Let’s fire up R and see this in action. Here’s slightly modified code from the presentation:

a <- 1 # length of needle
L <- 1 # distance between lines
n <- 100000 # number of dropped needles
hit <- 0
for(i in 1:n) {
x <- runif(1,0,1)
y <- runif(1,0,1)
while(x^2 + y^2 > 1) { # no points outside of unit circle
x <- runif(1,0,1)
y <- runif(1,0,1)
}
theta <- atan(y/x) # the random angle
d <- runif(1,0,(L/2)) # distance of needle midpoint to nearest line
if(d <= (a/2)*sin(theta)) {
hit <- hit + 1
}
}
pi.est <- (n*2)/(hit)
pi.est


First I define the distance between the lines (L) and the needle length (a) to both be 1. They don't have to be equal, but the needle length does need to be less than or equal to the distance between the lines. It turns out that in general $\pi \approx \frac{2na}{kL}$. In my example, I have $a = L = 1$, so it simplifies to $\pi \approx \frac{2n}{k}$. Next I define a variable called "hit" to count the number of needles crossing a line and then I dive into a loop to simulate dropping 100,000 needles.
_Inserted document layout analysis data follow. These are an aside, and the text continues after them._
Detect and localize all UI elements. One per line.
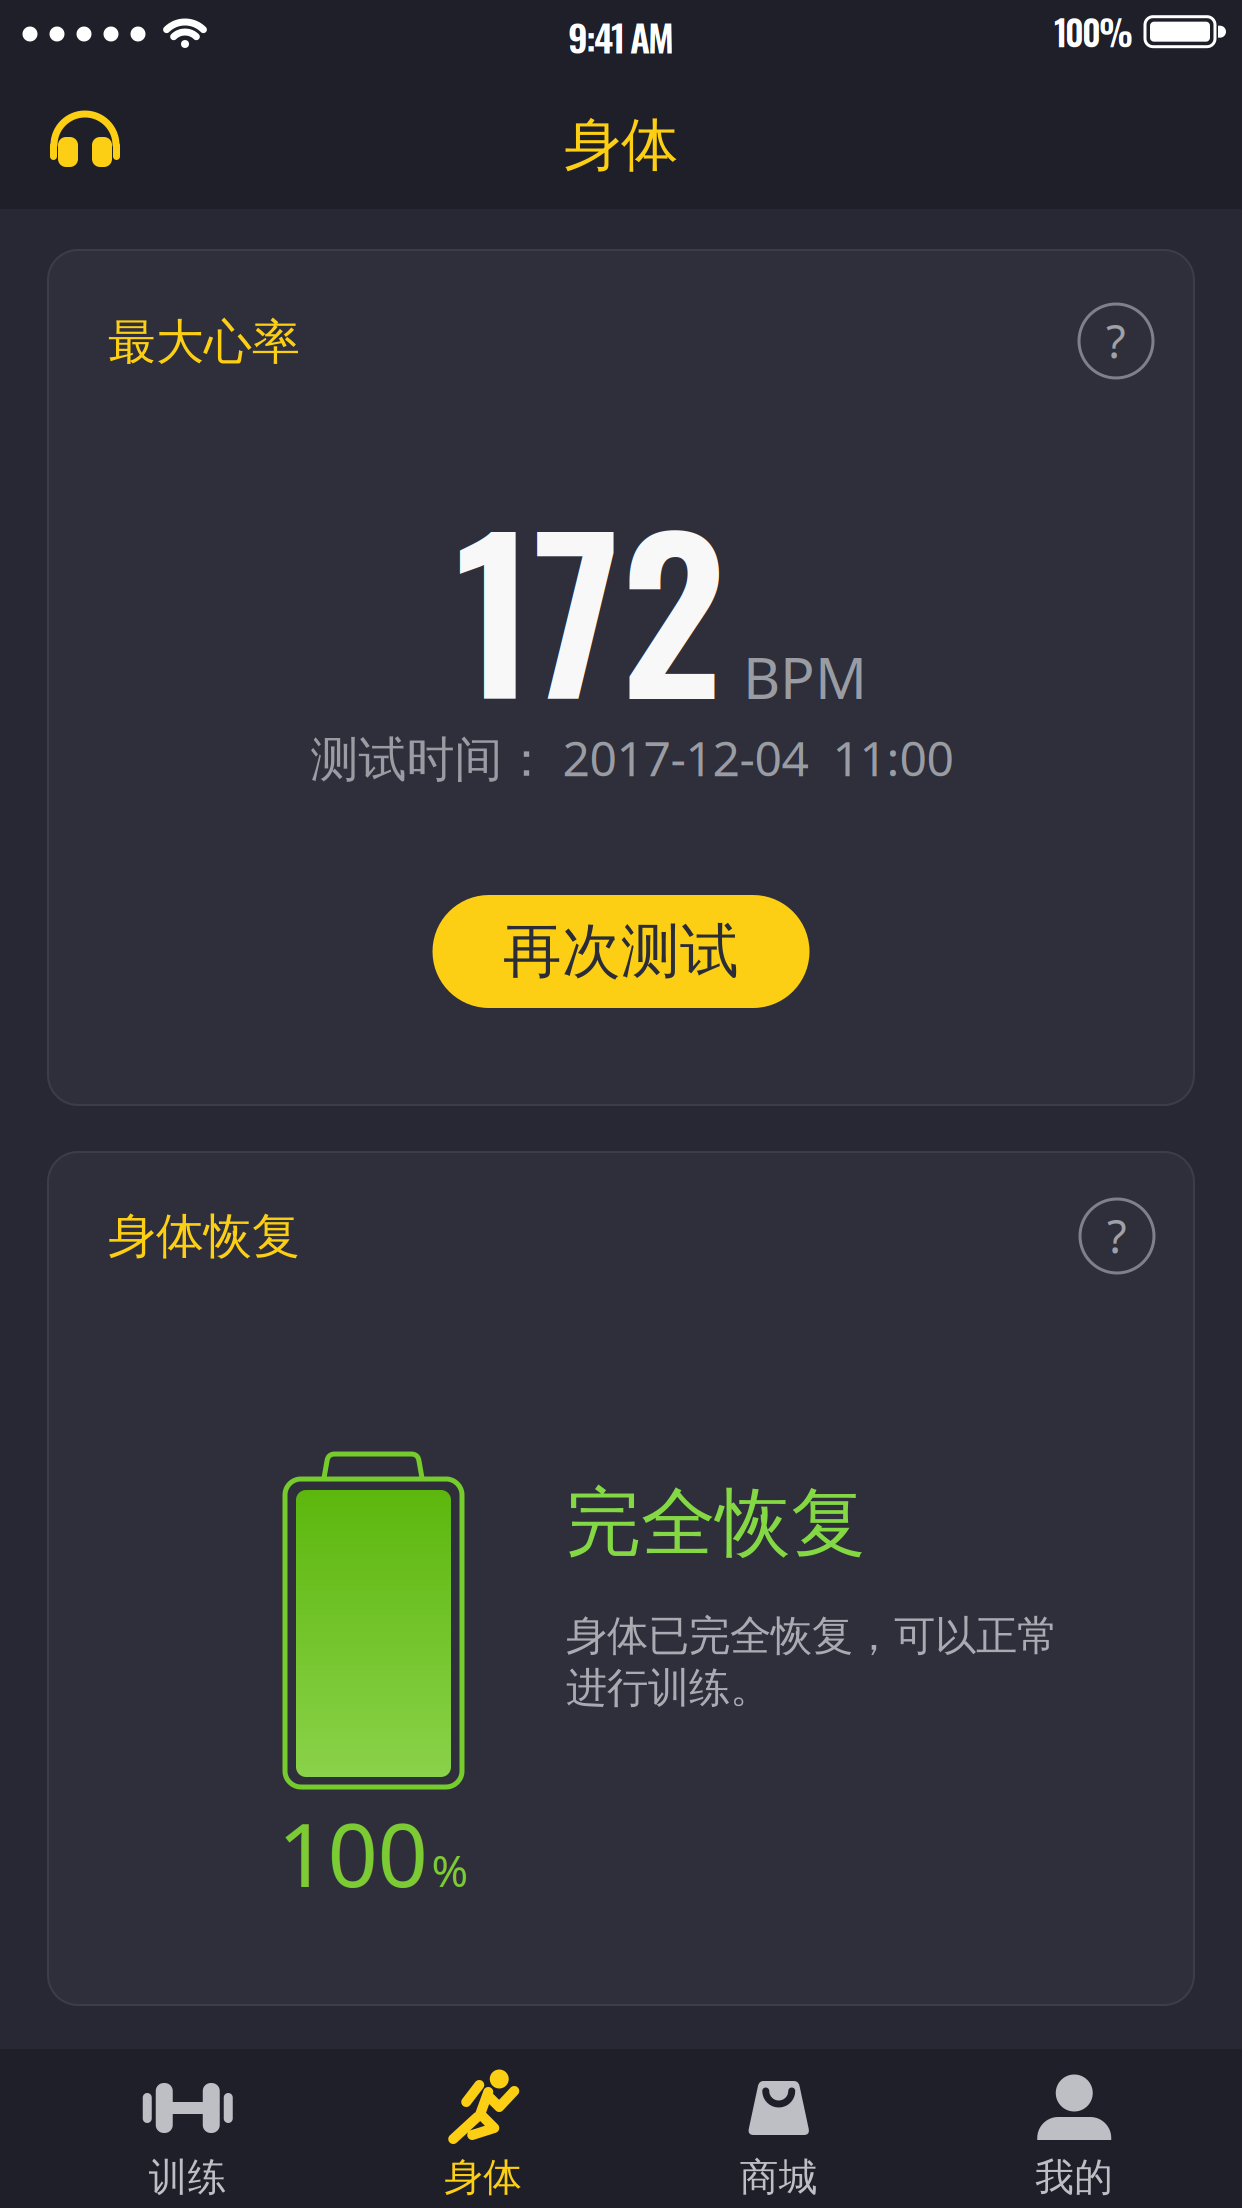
button[interactable]: 我的 [926,2049,1222,2202]
staticText: 再次测试 [503,914,739,988]
button[interactable]: Help [1079,304,1153,378]
staticText: 100 [278,1793,428,1913]
staticText: 172 [455,454,725,758]
staticText: 完全恢复 [566,1476,866,1570]
staticText: 身体已完全恢复，可以正常 进行训练。 [566,1610,1058,1714]
button[interactable]: 商城 [631,2049,926,2202]
staticText: 身体恢复 [108,1206,300,1266]
staticText: 身体 [564,109,678,181]
staticText: 我的 [1035,2153,1113,2202]
button[interactable]: Music [0,66,120,167]
button[interactable]: Help [1080,1199,1154,1273]
staticText: BPM [743,638,867,716]
button[interactable]: 再次测试 [432,895,810,1008]
staticText: 100% [1054,6,1133,57]
staticText: ? [1106,310,1126,372]
staticText: 最大心率 [108,312,300,372]
staticText: ? [1107,1205,1127,1267]
staticText: 身体 [444,2153,522,2202]
staticText: 商城 [740,2153,818,2202]
staticText: 训练 [149,2153,227,2202]
staticText: 测试时间： 2017-12-04 11:00 [310,725,954,790]
button[interactable]: 训练 [40,2049,336,2202]
staticText: 9:41 AM [568,9,674,64]
button[interactable]: 身体 [336,2049,631,2202]
staticText: % [432,1840,468,1900]
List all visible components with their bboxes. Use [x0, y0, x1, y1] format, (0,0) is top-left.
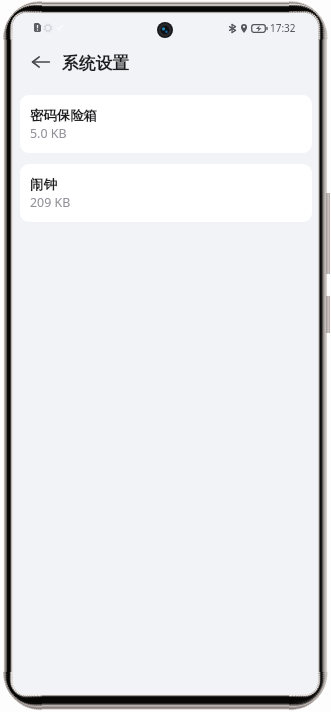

The first 7 lines in the loop generate a random acute angle (less than 90 degrees or $\frac{\pi}{2}$ radians) by way of the arctan function and x and y points that lie within the unit circle. The reason the points need to lie within the unit circle is to ensure all angles have an equal chance of being selected. The next line randomly generates a distance (d) from the midpoint of the needle to the nearest line. Using my random angle and random distance I then check to see if my needle crossed the line. If $d \le \frac{a}{2}sin(\theta)$ then the needle crossed the line and I increment my hit counter. In my presentation I try to justify this mathematical reasoning using pretty pictures.

Finally I calculate my Pi estimate and spit it out. I ran it just now with n = 100,000 and got 3.136517. Not an accurate estimate but pretty close. When I tried it with n = 1,000,000 I got 3.142337. The more needles, the better your estimate.

Now is this practical? Of course not. I can Google Pi and get it to 11 decimal places. R even has a built-in Pi variable (pi). But the fact we can use probability to estimate Pi just never ceases to amaze me. Nice going Buffon!